Hold up! Am I seeing things or do both sympathy and empathy have the exact same definition?! No wonder there is so much confusion! “Character empathy” has always been such an abstract concept to define that, no matter how hard the script gurus try, most writers remain unsure. Plenty aim to create this so-called empathetic character but end up swerving into the sympathetic. And this problem gets worse when we take into account that modern English has given “sympathy” the connotation of either a feeling of pity, or a feeling of sweet emotions. And from this we get writers who feel compelled to have their characters save cats.

But “pity” or “sweet feelings,” are certainly not necessary for an audience to get behind a main character. Really, they do not care if a character is “sympathetic,” or “empathetic,” or if the character is a “nice person.” What they want, and need, is a character they can RESPECT! We the audience will get behind a character, support them, and even love them despite of all their ugly flaws and unsympathetic traits as long as there is something about the person that we can respect. Citizen Kane's Charles Foster Kane harbors plenty of unsympathetic characteristics and commits many actions worthy of disapproval. But we still love him. Why? Because we can respect him. We respect his guts, his leadership ability, his charm and charisma. Hannibal Lecter could be the the most detestable human being ever to live on the screen. Yet we love him because there are still things about him we can respect; such as his intellect, his exquisite tastes, or his ability to size up a person in a glance. Our financial badass who leads the spec script discussed earlier has qualities that show potential for the audience's respect. He is brilliant and resourceful, and he has the personal strength to not get sucked down into the vices that often come with money and power. We do not need to see him acting all cuddly and cute with disadvantaged kids for us to get behind him.

A worthiness for audience respect is the most important trait for a protagonist to possess. The reasons are quite clear. When an audience enters a story's world, they look for a person they can latch on to. They need someone they can identify with, someone whose eyes to see the story's world through, someone through whom they can have a vicarious emotional experience. However, they are by no means looking for someone who is “just like them.” How many movies have you ever seen with a protagonist who was exactly like you? To enjoy a story, the audience needs someone who will be their guide in this unfamiliar world. In short, they need someone to be their LEADER. What the audience needs out of a main character are traits that make the audience comfortable enough to trust this character to lead them into the story and not be disappointed.

Think about it, for what reason would you choose to follow someone into danger? Or rather, what qualities would you like to have in your mayor, governor, or president? Would you follow someone because they seem like a really nice person? Or because they have qualities that you can respect and trust?

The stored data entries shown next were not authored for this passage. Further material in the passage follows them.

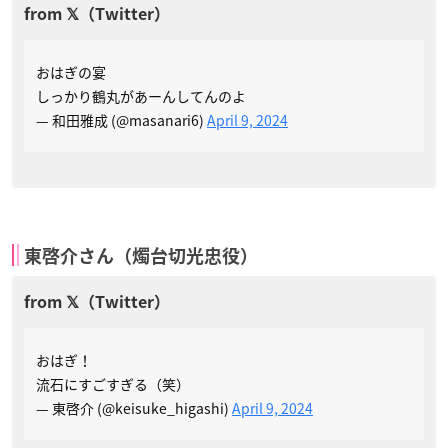
おはぎの宴
しっかり鶴丸があーんしてんのよ
— 和田雅成 (@masanari6)
April 9, 2024
東啓介さん（燭台切光忠役）
おはぎ！
流石にすごすぎる（笑）
— 東啓介 (@keisuke_higashi)
April 9, 2024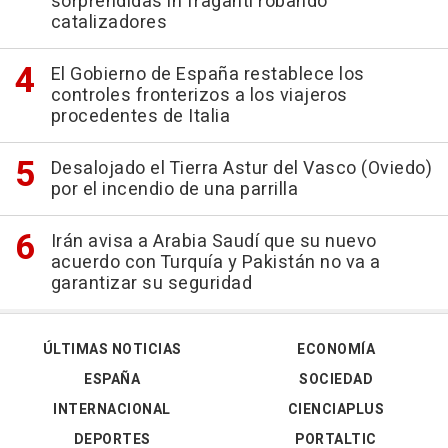
sorprendidas in fraganti robando
catalizadores
El Gobierno de España restablece los
controles fronterizos a los viajeros
procedentes de Italia
Desalojado el Tierra Astur del Vasco (Oviedo)
por el incendio de una parrilla
Irán avisa a Arabia Saudí que su nuevo
acuerdo con Turquía y Pakistán no va a
garantizar su seguridad
ÚLTIMAS NOTICIAS
ECONOMÍA
ESPAÑA
SOCIEDAD
INTERNACIONAL
CIENCIAPLUS
DEPORTES
PORTALTIC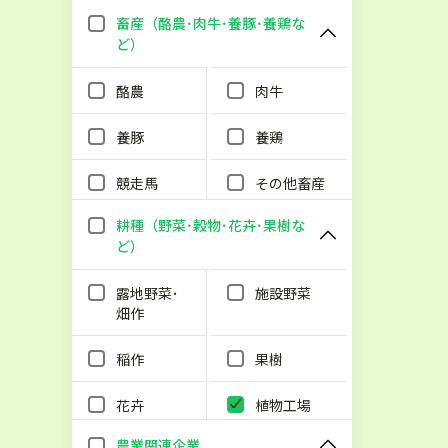
畜産（酪農･肉牛･養豚･養鶏な
ど）
酪農
肉牛
養豚
養鶏
競走馬
その他畜産
耕種（野菜･穀物･花卉･果樹な
ど）
露地野菜･
施設野菜
畑作
稲作
果樹
花卉
植物工場
農業関連企業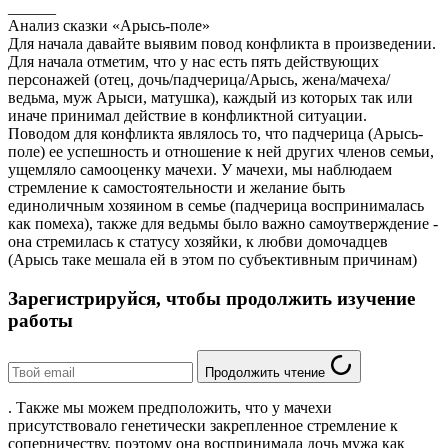
______
Анализ сказки «Арысь-поле»
Для начала давайте выявим повод конфликта в произведении.
Для начала отметим, что у нас есть пять действующих
персонажей (отец, дочь/падчерица/Арысь, жена/мачеха/
ведьма, муж Арыси, матушка), каждый из которых так или
иначе принимал действие в конфликтной ситуации.
Поводом для конфликта являлось то, что падчерица (Арысь-
поле) ее успешность и отношение к ней других членов семьи,
ущемляло самооценку мачехи. У мачехи, мы наблюдаем
стремление к самостоятельности и желание быть
единоличным хозяином в семье (падчерица воспринималась
как помеха), также для ведьмы было важно самоутверждение -
она стремилась к статусу хозяйки, к любви домочадцев
(Арысь таке мешала ей в этом по субъективным причинам)
Зарегистрируйся, чтобы продолжить изучение
работы
Продолжить чтение
. Также мы можем предположить, что у мачехи
присутствовало генетически закрепленное стремление к
соперничеству, поэтому она воспринимала дочь мужа как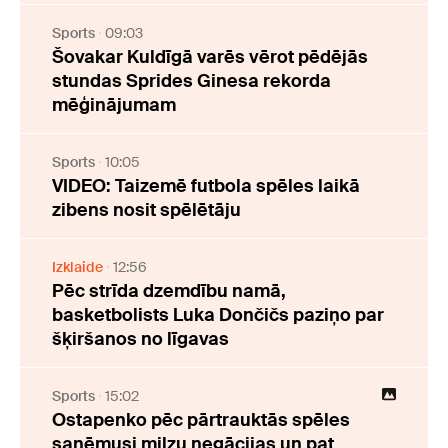
Sports
09:03
Šovakar Kuldīgā varēs vērot pēdējās
stundas Sprides Ginesa rekorda
mēģinājumam
Sports
10:05
VIDEO: Taizemē futbola spēles laikā
zibens nosit spēlētāju
Izklaide
12:56
Pēc strīda dzemdību namā,
basketbolists Luka Dončičs paziņo par
šķiršanos no līgavas
Sports
15:02
Ostapenko pēc pārtrauktās spēles
saņēmusi milzu negācijas un pat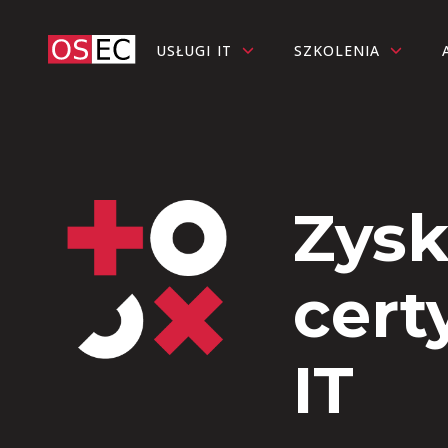
USŁUGI IT
SZKOLENIA
Zysk
cert
IT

The ability to garner audience respect is the dividing line that separates a hero the viewer will love from a villain they will hate. How many movies have we seen where the hero is a thief, a killer, a con man, a blood-sucking vampire, or a beast from hell? What makes these unlikely characters “heroic”? We still consider these characters to be heroes in spite of their immoral activities because they still possess other character traits which earn our respect. You will find in many movies that the hero and the villain are the same type of person. It is just that one character has something that makes them worthy of our respect- and affection- and the other one does not.

But, of course, there's always a chance you'll create a character whose only respectable trait IS that he rescues cats stuck in trees. However, I have faith that you can be a little more creative than that.